On March 5, at approximately 5 pm, suspect Zhu Xijun turned himself in to the police. The 48-year-old man confessed that he had strangled the baby to death approximately an hour after he first fled the crime scene, and buried the two-month-old infant in the snow.
While the public’s effort on Weibo did not directly result in the final arrest of the suspect, there have been other success stories (e.g. on March 4, a local woman from Wu’an who read a missing persons tweet on Weibo was able to connect with the “lost boy” that she had noticed on a local news broadcast and reunite the two-year-old boy with his parents). The power of social media as an effective way of reaching and gathering help from different corners of the country should not be underestimated.
However, not only did this tragic incident bring thousands of people together in mourning the death of the baby, it has also triggered thoughts and discussions surrounding China’s child protection laws, government actions, and waning morality.
In shaping China’s child protection laws
While some are sympathetic towards the family’s loss, others are questioning the parents’ irresponsibility in leaving their child unattended in the car. Some say that despite the Law of the People’s Republic of China on the Protection of Minors, China is in need of more comprehensive child protection laws.
So far, there is no law in China that supports public prosecution of parents whose carelessness leads to the harm, loss, or death of their children. Wan Daqiang, a lawyer from Beijing Shangquan Law Firm commented that this consequently contributes to extra risks to children, as parents are less afraid of legal sanctions for their neglect.
In contrast, many laws and protection acts exist in the United States. Although child welfare laws vary from state to state, the federal Child Abuse Prevention and Treatment Act (CAPTA) (42 U.S.C.A. § 5106g) defines child abuse and neglect as, at minimum, “any recent act or failure to act on the part of a parent or caretaker which results in death, serious physical or emotional harm, sexual abuse or exploitation” or “an act or failure to act which presents an imminent risk of serious harm.” The same case happening in the U.S. will have undoubtedly resulted in serious legal retribution for the parents.
Cases of child neglect are not uncommon in China; Beijing police said on Saturday, March 7 that they had rescued six lost children aged from 3 to 7 years old over the course of the week, all of whom were lost due to parental neglect. However, simply having new child protection laws in China will not make a significant difference if there is no strict enforcement—parents will probably be just as likely to leave their children unattended for convenience. Parents should not be prompted by laws or fear of retribution to act upon their children’s wellbeing.
Government actions vs. Weibo actions
Despite the timely response from local government and police forces, many on Weibo hinted at the inefficiency and ineffectiveness of the forces involved, as thousands of police and citizens were unable to locate the burial site of the child that was actually less than 40 km away from the initial crime scene.

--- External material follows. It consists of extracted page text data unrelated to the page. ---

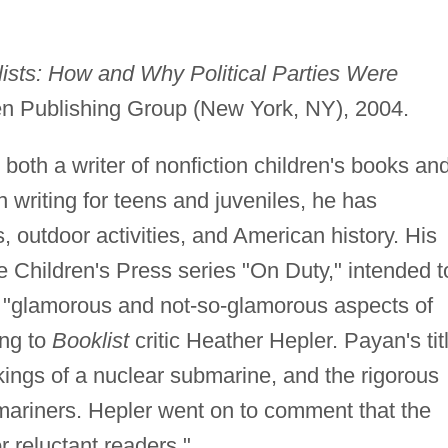
lists: How and Why Political Parties Were
en Publishing Group (New York, NY), 2004.
oth a writer of nonfiction children's books an
 writing for teens and juveniles, he has
, outdoor activities, and American history. His
he Children's Press series "On Duty," intended t
e "glamorous and not-so-glamorous aspects of
ing to
Booklist
critic Heather Hepler. Payan's tit
kings of a nuclear submarine, and the rigorous
bmariners. Hepler went on to comment that the
r reluctant readers."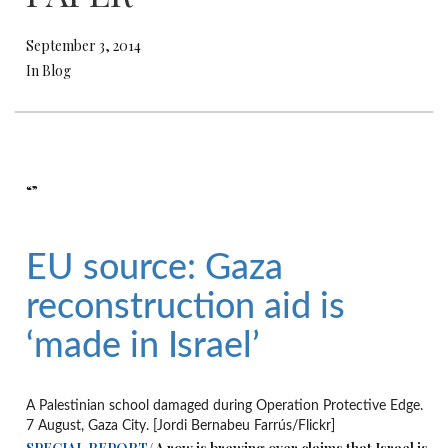
September 3, 2014
In Blog
“”
EU source: Gaza
reconstruction aid is
‘made in Israel’
A Palestinian school damaged during Operation Protective Edge.
7 August, Gaza City. [Jordi Bernabeu Farrús/Flickr]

During this time, some Chinese journalists posted a screenshot on Sina Weibo of a supposed order from the local propaganda department as to how to cover the event on Changchun media. Within the instructions given, journalists were told not to include front page coverage and to “keep the message positive… [with] no questioning of the police work…or any accusations of shortcomings.” Although the authenticity of the order was not verified, tweets with the screenshot were quickly censored and many on Weibo were dismayed with the government’s approach to censoring media outlets in maintaining its image.
On the other hand, some online users were critical of Weibo users’ own involvement in publicizing the search before the sensitive “48-hour period” concluded, a period after which the odds of solving a missing persons case decreases by 50% if a solid lead is not found. They believe that during this time, any collective action may trigger the suspect to act irrationally and kill the baby—if he hasn’t already. Consequently, some also wondered if the suspect’s decision to kill the baby was due to the public’s collective action and search for answer. Although this was dismissed when news confirmed that the suspect had strangled the baby hours before the call for public attention was first issued, many still question whether it is wise for the public to participate in the search.

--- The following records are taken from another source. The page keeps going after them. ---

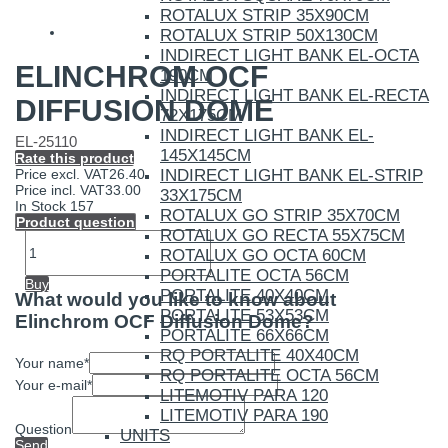
ROTALUX STRIP 35X90CM
ROTALUX STRIP 50X130CM
INDIRECT LIGHT BANK EL-OCTA
ELINCHROM OCF
190CM
INDIRECT LIGHT BANK EL-RECTA
DIFFUSION DOME
72X175CM
INDIRECT LIGHT BANK EL-
EL-25110
145X145CM
Rate this product
INDIRECT LIGHT BANK EL-STRIP
Price excl. VAT
26.40
Price incl. VAT
33.00
33X175CM
In Stock
157
ROTALUX GO STRIP 35X70CM
Product question
ROTALUX GO RECTA 55X75CM
ROTALUX GO OCTA 60CM
PORTALITE OCTA 56CM
Buy
PORTALITE 40X40CM
What would you like to know about
PORTALITE 53X53CM
Elinchrom OCF Diffusion Dome?
PORTALITE 66X66CM
RQ PORTALITE 40X40CM
Your name
*
RQ PORTALITE OCTA 56CM
Your e-mail
*
LITEMOTIV PARA 120
LITEMOTIV PARA 190
Question
UNITS
Send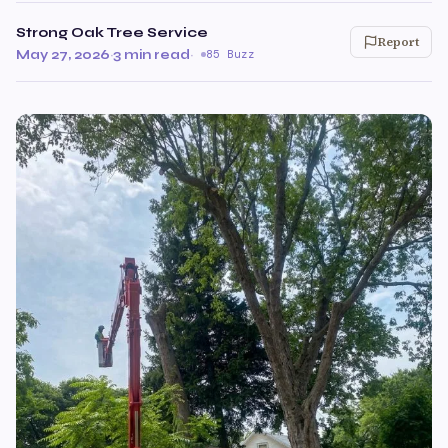
Strong Oak Tree Service
Report
May 27, 2026
·
3 min read
·
85 Buzz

Regardless of the opinions on the matter, Weibo users seemed to be unified in their condolences and discontent at the cruel society in which they live.
Tragedy in an immoral society
The death of an innocent baby in the Changchun incident is tragically reflective of a society’s waning morality. Many on Weibo question the suspect’s cold-bloodedness and lack of human compassion—“you stole the car, that’s fine…but how can you bring yourself to take the life of an innocent baby who has yet to witness the coming of spring?” As lawyer Yuan Yulai tweeted, “…this society’s [concept of] reverence for life has become very foreign.” That is, people no longer regard the human life as something valuable. Surely, the parents were irresponsible in their actions, but society as a whole cannot divorce itself from its responsibilities. The incident, dubbed as “Case 304,” contrasts greatly with a similar event that occurred in Bronx, NY on February 5, 2013. In the Bronx case, the suspect contacted the police upon discovering the 8-month-old baby in the back of the stolen car. Although the suspect had time to flee, the baby girl was returned safely to her parents.
Amidst the online search for the baby, one car dealer company jumped at the marketing opportunity and tweeted:
[blockquote3]“Thoughts following the Changchun missing car and baby case: [you] can definitely consider purchasing a car with more advanced technology. Buick cars come with the OnStar GPS System, allowing the lockdown of a stolen vehicle at any time and place and automatically setting off the alarm. An easy heart and a piece of mind; if you are going to buy a car anyway, why not buy a Buick? …” (March 5) [/blockquote3]
In other words, if you buy a Buick car with its GPS system, the baby will never die! But this is not all.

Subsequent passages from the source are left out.